Startup Creates New Architecture: One Core, 1,000 TOPS

January 6, 2020

By Linley Gwennap

Groq has taken an entirely new architectural approach to accelerating neural networks. Instead of creating a small programmable core and replicating it dozens or hundreds of times, the startup designed a single enormous processor that has hundreds of function units. This approach greatly reduces instruction-decoding overhead, enabling the initial Tensor Streaming Processor (TSP) chip to pack 220MB of SRAM while computing more than 400,000 integer multiply-accumulate (MAC) operations per cycle. The result is performance of up to 1,000 trillion operations per second (TOPS), four times faster than Nvidia’s best GPU. Initial ResNet-50 results show a similar advantage. The chip can also handle floating-point data, allowing it to perform both inference and training. The startup is now sampling the TSP, and we expect production shipments to begin around midyear.

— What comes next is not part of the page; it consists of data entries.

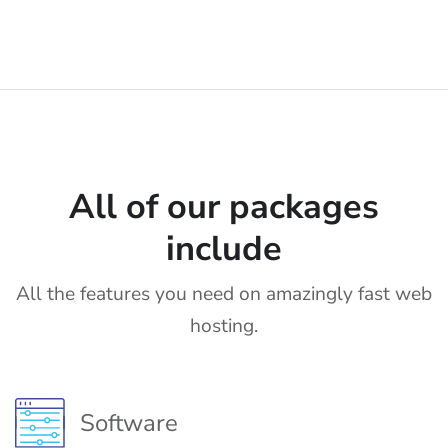
All of our packages
include
All the features you need on amazingly fast web
hosting.
Software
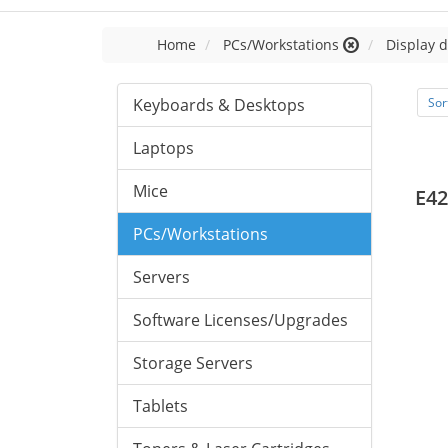
Home
PCs/Workstations
Display d
Keyboards & Desktops
Sor
Laptops
Mice
E42
PCs/Workstations
Servers
Software Licenses/Upgrades
Storage Servers
Tablets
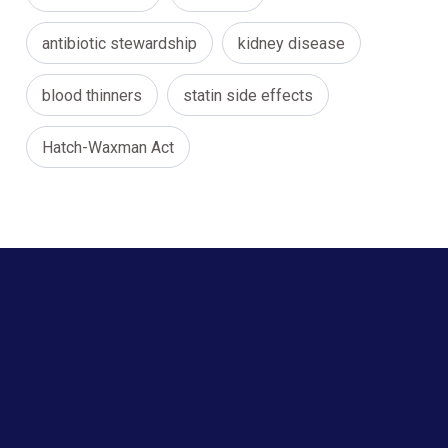
antibiotic stewardship
kidney disease
blood thinners
statin side effects
Hatch-Waxman Act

Even general-purpose processors have long since abandoned large monolithic CPUs in favor of multicore designs. One challenge with creating a physically large CPU is that clock skew makes it difficult to synchronize operations. Groq instead allows instructions to ripple across the processor, executing at different times in different units. As Figure 1 shows, they flow first into a set of function units called Superlane 0, which executes these instructions. In the next cycle, they execute in Superlane 1, while Superlane 0 executes a second group of instructions. This technique simplifies the design and routing, eliminates the need for synchronization, and is easily scalable; the TSP chip features 20 superlanes.


Figure 1. TSP conceptual diagram. In this new architecture, instructions flow downward through identical function units, pipelining the operations. Data flows across the processor, allowing the program to perform different operations.

Within each superlane, data flows horizontally. In fact, the TSP continually pushes it across the chip on every clock cycle. Again, this simplifies the routing and allows a natural flow of data during neural-network calculations. As the figure shows, memory is embedded with the function units, providing a high-bandwidth data source and eliminating the need for external memory. The result is somewhat like a systolic array of heterogeneous function units, but the data only moves horizontally while the instructions move vertically.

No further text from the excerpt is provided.